Best 150 Lawyers Profile: Robert Divine

Immigration attorney Robert Divine had a perfectly good life in Chattanooga as a member of Baker, Donelson, Bearman, Caldwell & Berkowitz. He didn't need to give up his substantial salary to become a policy maker in Washington, D.C., for one of the nation's biggest bureaucracies. But that's exactly what he did in 2004 when he accepted the appointment of President George W. Bush as the first Chief Counsel of the U.S. Citizenship and Immigration Services (USCIS), the world's largest immigration services agency (housed within the Department of Homeland Security).

Regarding his appointment to the most important government job an immigration lawyer can have, Divine says, "I told the director, 'If you think I'm the right person for the role, I'm willing to do it, but I want you to know what you're getting--I can't stand it when the rules aren't clear because nobody knows what to do, and I'm just going to bug people until the rules are clear.
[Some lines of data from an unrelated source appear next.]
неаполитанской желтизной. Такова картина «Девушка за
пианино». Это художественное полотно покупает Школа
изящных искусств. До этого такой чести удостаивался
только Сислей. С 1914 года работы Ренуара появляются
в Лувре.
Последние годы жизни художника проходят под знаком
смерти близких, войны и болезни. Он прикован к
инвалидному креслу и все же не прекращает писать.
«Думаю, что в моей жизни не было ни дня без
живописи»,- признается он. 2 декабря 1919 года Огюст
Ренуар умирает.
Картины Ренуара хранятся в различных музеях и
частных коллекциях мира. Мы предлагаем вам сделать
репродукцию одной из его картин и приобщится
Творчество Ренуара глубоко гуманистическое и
And I also can't stand it when people are chasing their tails, and I'm just going to bug people until the process is efficient.'"

Once in place, Divine set about trying to untangle the nation's immigration laws, many of which are unclear. But when the USCIS director resigned to become ambassador to Spain, Divine was asked to run the entire agency until another Senate-confirmed person was selected. For the next six months, Divine was essentially CEO of a $2 billion, 15,000-employee operation that was, at the time, in the national spotlight. His promotion came right about the time the real debate got started in America regarding whether or not to legalize 15 million American aliens.
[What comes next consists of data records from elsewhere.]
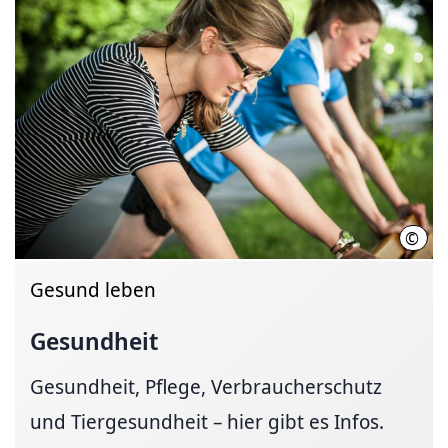
©
Thom
Gesund leben
Gesundheit
Gesundheit, Pflege, Verbraucherschutz
und Tiergesundheit – hier gibt es Infos.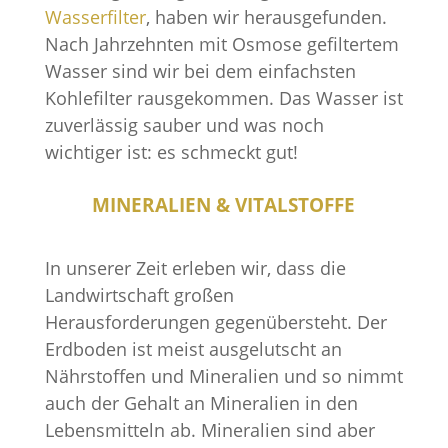
Wasserfilter
, haben wir herausgefunden.
Nach Jahrzehnten mit Osmose gefiltertem
Wasser sind wir bei dem einfachsten
Kohlefilter rausgekommen. Das Wasser ist
zuverlässig sauber und was noch
wichtiger ist: es schmeckt gut!
MINERALIEN & VITALSTOFFE
In unserer Zeit erleben wir, dass die
Landwirtschaft großen
Herausforderungen gegenübersteht. Der
Erdboden ist meist ausgelutscht an
Nährstoffen und Mineralien und so nimmt
auch der Gehalt an Mineralien in den
Lebensmitteln ab. Mineralien sind aber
No doubt workers in the immigration service were relieved to be working for someone who understood their issues and for whom not every briefing had to be Immigration 101. Divine is diplomatic when asked if such a statement is true. "It was no doubt pleasant for these folks to have someone running their agency who knew their world--who knew their law, policies and procedures. You could get in a little deeper to what needed to get done," he says.

Divine's work in helping move the agency forward could go a long way toward shifting the debate over immigration. After all, a primary argument used by anti-immigration advocates has always been to wag the finger at the inefficient USCIS and question how, if the agency can't take care of the cases it's already got, can it be charged with processing all these new legals and making sure they aren't bad guys? Under director Divine, among other accomplishments, the agency developed a "transformation of agency" plan to completely revamp the agency's technology systems and business processes. Though not yet a completed project because it involves a major acquisition of services from vendors, that work is the basis of a big contract being set up right now to hire an IBM or Accenture to lead that effort. "People are really excited that someone got in there and made decisions," Divine says.

Divine later spent another six months in Washington as Acting Deputy Director of USCIS before returning to practice at Baker Donelson in Chattanooga. He continues to revise and annually update his book Immigration Practice, a 1,600-page practical treatise designed for immigration lawyers.